Locally understandable components: Each service, module, or component should be understandable in isolation without requiring deep knowledge of how the entire system works. The interface a component exposes, and the interfaces it depends on, should be sufficient context to understand it.
Documented non-obvious decisions: An ADR (Architecture Decision Record) for any decision that someone encountering the system would reasonably wonder about. "Why is this a queue instead of a direct call?" "Why does this service own this data instead of that service?" If these questions exist, the answers should be findable.
Runnable locally: If an engineer cannot run the system or a representative subset of it locally, they cannot explore and understand it by doing. Local development setup is a significant part of architectural explainability.
The Tradeoff
Explainability sometimes costs technical elegance. The most composable, flexible, or performant solution may also be the hardest to explain. When this tradeoff arises, the right question is: for the team size and turnover rate we have, what is the ongoing cost of the explainability gap?

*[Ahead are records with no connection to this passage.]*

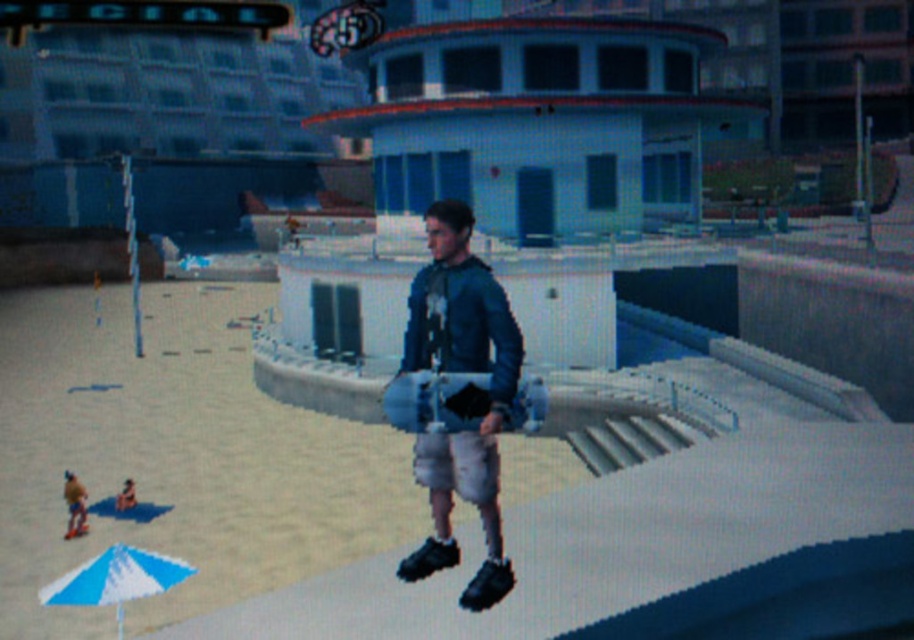 Between matte blue skateboard at center and white cotton shorts at center, which one appears on the right side from the viewer's perspective?

white cotton shorts at center

Which of these two, matte blue skateboard at center or white cotton shorts at center, stands taller?

With more height is matte blue skateboard at center.

Find the location of a particular element. The image size is (914, 640). matte blue skateboard at center is located at coordinates (461, 371).

Describe the element at coordinates (458, 465) in the screenshot. I see `white cotton shorts at center` at that location.

This screenshot has width=914, height=640. I want to click on white cotton shorts at center, so click(458, 465).

Does matte gray skateboard at center have a smaller size compared to white cotton shorts at center?

Actually, matte gray skateboard at center might be larger than white cotton shorts at center.

Is matte gray skateboard at center thinner than white cotton shorts at center?

Incorrect, matte gray skateboard at center's width is not less than white cotton shorts at center's.

Between point (434, 394) and point (491, 492), which one is positioned in front?

Point (434, 394) is more forward.

This screenshot has height=640, width=914. I want to click on matte gray skateboard at center, so click(436, 401). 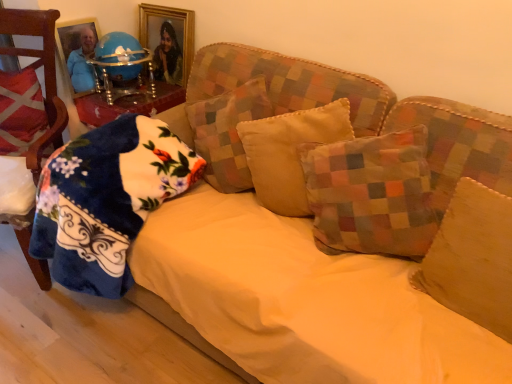 Where is `vacant area on top of gold-framed picture at upper center (from a real-world perspective)`? vacant area on top of gold-framed picture at upper center (from a real-world perspective) is located at coordinates (159, 3). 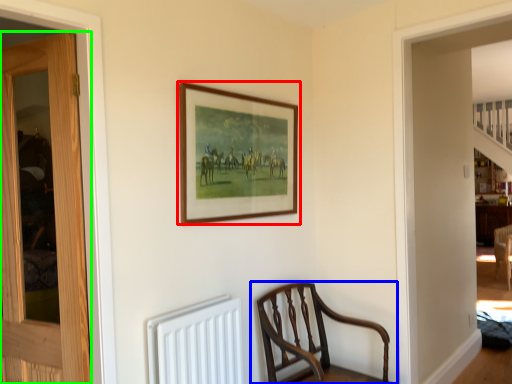 Question: Based on their relative distances, which object is nearer to picture frame (highlighted by a red box)? Choose from chair (highlighted by a blue box) and door (highlighted by a green box).

Choices:
 (A) chair
 (B) door

Answer: (B) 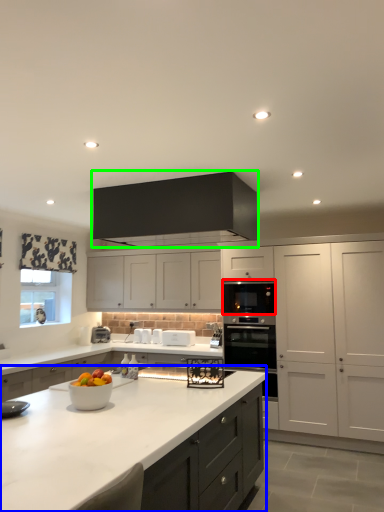 Question: Based on their relative distances, which object is nearer to oven (highlighted by a red box)? Choose from countertop (highlighted by a blue box) and cabinetry (highlighted by a green box).

Choices:
 (A) countertop
 (B) cabinetry

Answer: (B) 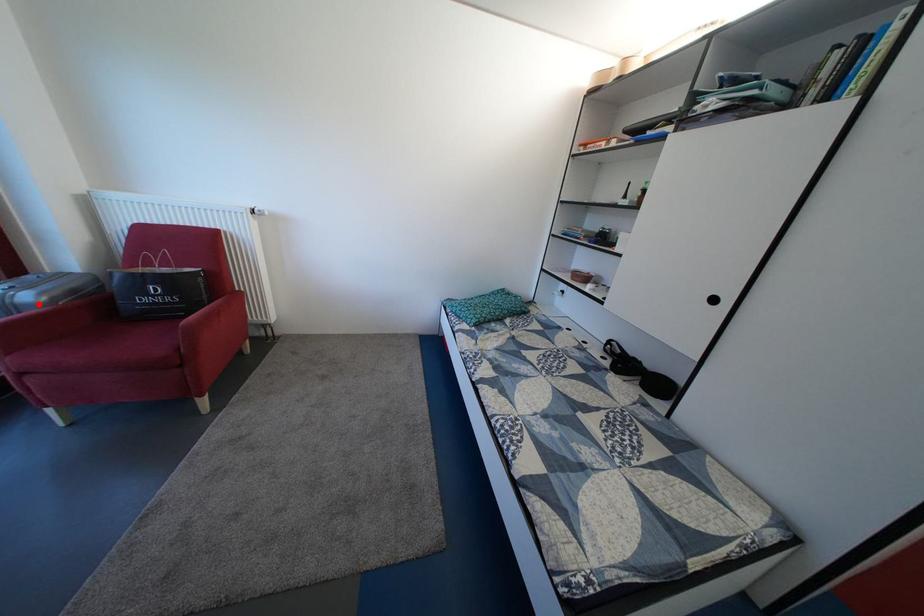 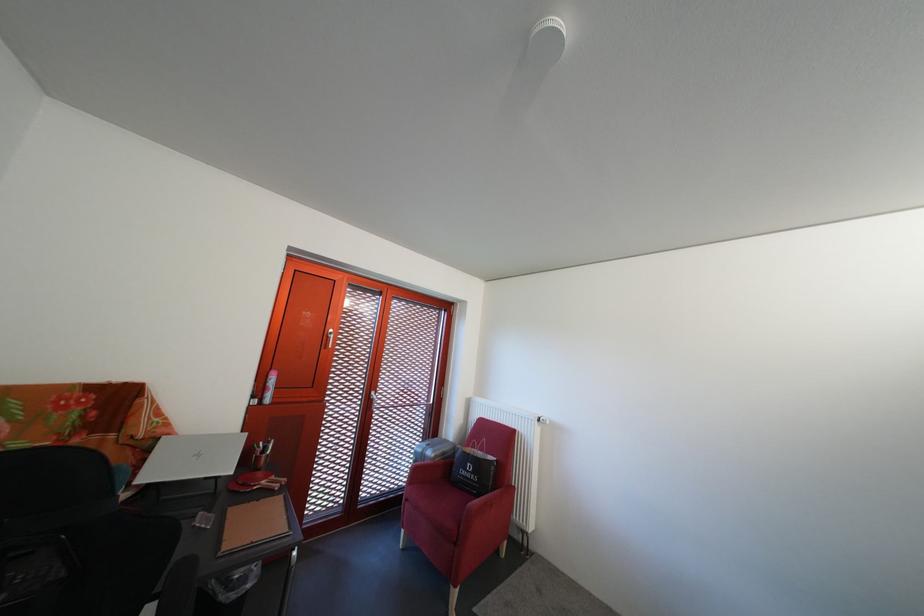 Question: A red point is marked in image1. In image2, is the corresponding 3D point closer to the camera or farther? Reply with the corresponding letter.

Choices:
 (A) The corresponding 3D point is closer.
 (B) The corresponding 3D point is farther.

Answer: (B)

A five-person team that has worked together for three years may be able to maintain a complex architecture effectively. A twenty-person team with regular turnover cannot afford the same complexity without significant documentation and tooling investment.
The Practical Takeaway
The next time you're proposing a significant architectural decision, test it against this criterion: can you explain it to the least-experienced engineer on your team in twenty minutes, and will they feel equipped to work within it? If not, either simplify the design or plan for the documentation and education investment required to close the gap. Architecture that the team can't explain is architecture the team can't own.